Ein Extremjahr auf den Feldern
Autor: Johanna Gerasch
Kitzingen, Donnerstag, 28. Juli 2022
Dieses Jahr ist die Getreideernte im Landkreis Kitzingen schon Ende Juli so gut wie beendet. Hitze und Trockenheit haben Spuren hinterlassen, das erste Fazit fällt gemischt aus.
Seit Ende Juni drischt Thomas Schmitt aus Willanzheim nun schon. Dabei folgt eine Frucht der anderen, es geht Schlag auf Schlag. Die einzige kurze Pause gab es zwischen der Wintergerste und dem Dinkel, gerade einmal drei bis vier Tage. Jetzt geht die Getreideernte ihrem Ernte entgegen – deutlich früher als sonst.

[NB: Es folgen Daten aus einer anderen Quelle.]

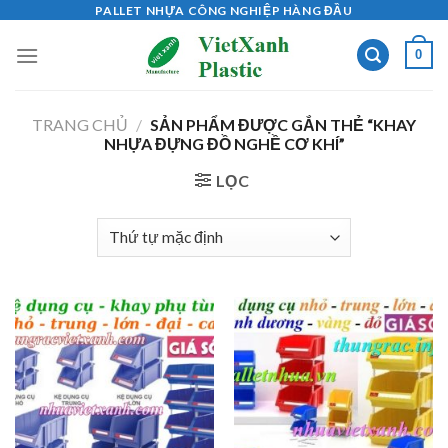
Skip
PALLET NHỰA CÔNG NGHIỆP HÀNG ĐẦU
to
0
content
TRANG CHỦ
/
SẢN PHẨM ĐƯỢC GẮN THẺ “KHAY
NHỰA ĐỰNG ĐỒ NGHỀ CƠ KHÍ”
LỌC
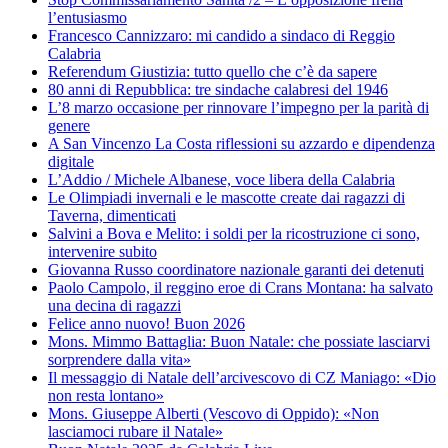
l’entusiasmo
Francesco Cannizzaro: mi candido a sindaco di Reggio
Calabria
Referendum Giustizia: tutto quello che c’è da sapere
80 anni di Repubblica: tre sindache calabresi del 1946
L’8 marzo occasione per rinnovare l’impegno per la parità di
genere
A San Vincenzo La Costa riflessioni su azzardo e dipendenza
digitale
L’Addio / Michele Albanese, voce libera della Calabria
Le Olimpiadi invernali e le mascotte create dai ragazzi di
Taverna, dimenticati
Salvini a Bova e Melito: i soldi per la ricostruzione ci sono,
intervenire subito
Giovanna Russo coordinatore nazionale garanti dei detenuti
Paolo Campolo, il reggino eroe di Crans Montana: ha salvato
una decina di ragazzi
Felice anno nuovo! Buon 2026
Mons. Mimmo Battaglia: Buon Natale: che possiate lasciarvi
sorprendere dalla vita»
Il messaggio di Natale dell’arcivescovo di CZ Maniago: «Dio
non resta lontano»
Mons. Giuseppe Alberti (Vescovo di Oppido): «Non
lasciamoci rubare il Natale»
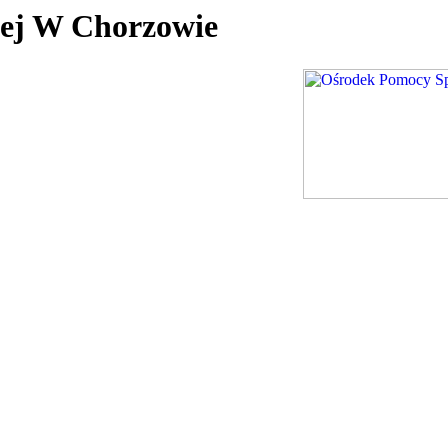
nej W Chorzowie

Gemeinsam mit seinem Schwiegervater drischt Thomas Schmitt nicht nur seine eigenen Felder, sondern auch in Lohnarbeit. Zirka 250 Hektar von insgesamt zehn Landwirten haben sie schon abgeerntet. Je nach Struktur des Felder 15 bis 20 Hektar pro Tag. Der Tag des Willanzheimers startet in der Erntezeit wie jeder andere auch, um 6 Uhr morgens geht es erst mal in den Stall. Gleich danach aber werden die Maschinen gewartet, und ist das getan, geht es mit dem Claas-Mähdrescher mit einem Mähwerk von 6,60 Meter Breite aufs Feld.
Zwei Wochen früher
„Keine Ernte ist wie die andere“, sagt Tobias Haupt, Betriebsleiter der BayWa Agrar in Dettelbach, „und dieses Jahr ist sie früher.“ Unter normalen Bedingungen fände die Weizenernte Mitte Juli bis Mitte August statt. Dieses Jahr ist der Weizen um diese Zeit schon eingefahren. In der Flur sind derzeit schon nur noch Stoppelfelder und Rundballen zu sehen.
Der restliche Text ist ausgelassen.